▶ _DATASET CONTENT_
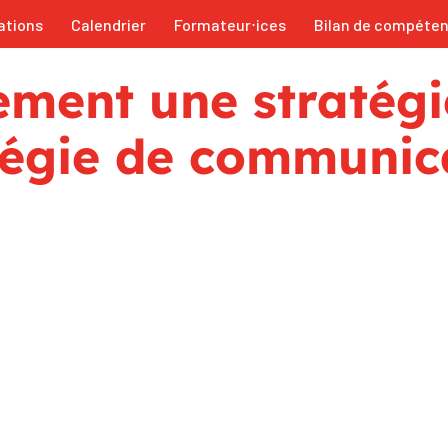
ations
Calendrier
Formateur⋅ices
Bilan de compéte
vement une stratégi
atégie de communic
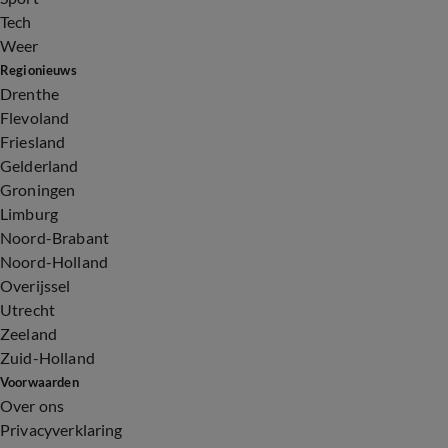
Tech
Weer
Regionieuws
Drenthe
Flevoland
Friesland
Gelderland
Groningen
Limburg
Noord-Brabant
Noord-Holland
Overijssel
Utrecht
Zeeland
Zuid-Holland
Voorwaarden
Over ons
Privacyverklaring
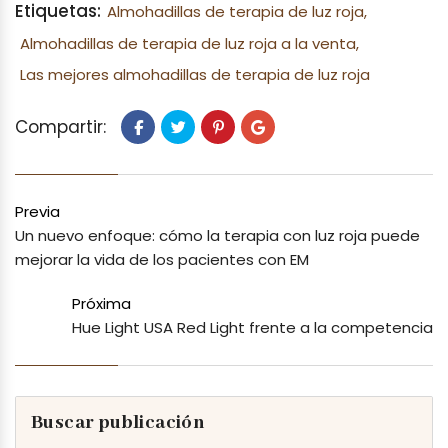
Etiquetas:
Almohadillas de terapia de luz roja,
Almohadillas de terapia de luz roja a la venta,
Las mejores almohadillas de terapia de luz roja
Compartir:
Previa
Un nuevo enfoque: cómo la terapia con luz roja puede
mejorar la vida de los pacientes con EM
Próxima
Hue Light USA Red Light frente a la competencia
Buscar publicación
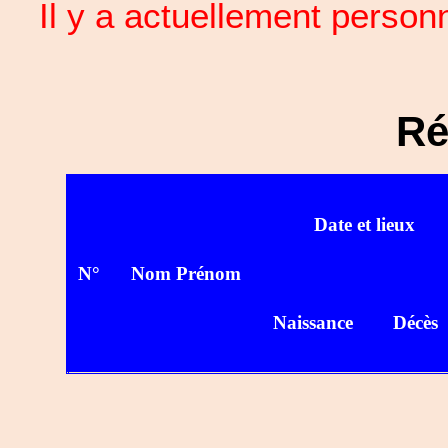
Il y a actuellement perso
Ré
Date et lieux
N°
Nom Prénom
Naissance
Décès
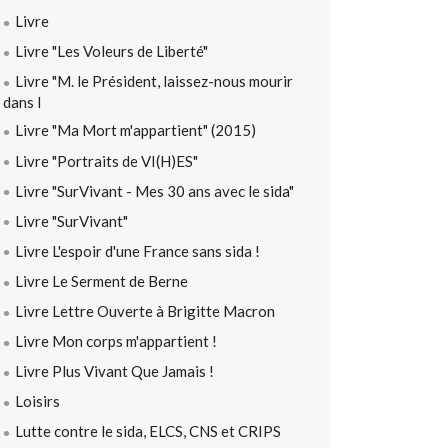
Livre
Livre "Les Voleurs de Liberté"
Livre "M. le Président, laissez-nous mourir
dans l
Livre "Ma Mort m'appartient" (2015)
Livre "Portraits de VI(H)ES"
Livre "SurVivant - Mes 30 ans avec le sida"
Livre "SurVivant"
Livre L'espoir d'une France sans sida !
Livre Le Serment de Berne
Livre Lettre Ouverte à Brigitte Macron
Livre Mon corps m'appartient !
Livre Plus Vivant Que Jamais !
Loisirs
Lutte contre le sida, ELCS, CNS et CRIPS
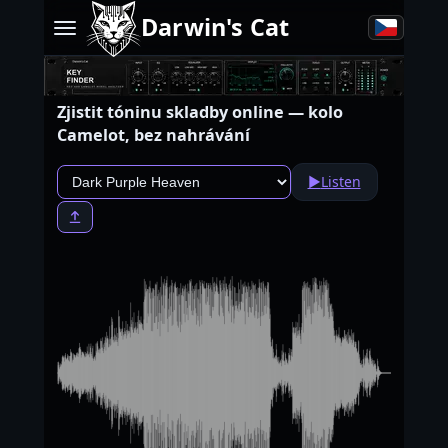
Darwin's Cat
Zjistit tóninu skladby online — kolo
Camelot, bez nahrávání
▶
Listen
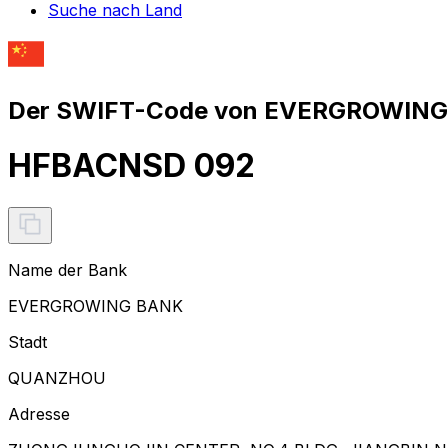
Suche nach Land
Der SWIFT-Code von EVERGROWING 
HFBACNSD 092
Name der Bank
EVERGROWING BANK
Stadt
QUANZHOU
Adresse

▶ _WHAT YOU NEED TO DO_
In the listing above, find every line with the word "Livre" and copy it.

▶ _OUTPUT FOR THIS EXERCISE_
Livre
Livre "Les Voleurs de Liberté"
Livre "M. le Président, laissez-nous mourir
Livre "Ma Mort m'appartient" (2015)
Livre "Portraits de VI(H)ES"
Livre "SurVivant - Mes 30 ans avec le sida"
Livre "SurVivant"
Livre L'espoir d'une France sans sida !
Livre Le Serment de Berne
Livre Lettre Ouverte à Brigitte Macron
Livre Mon corps m'appartient !
Livre Plus Vivant Que Jamais !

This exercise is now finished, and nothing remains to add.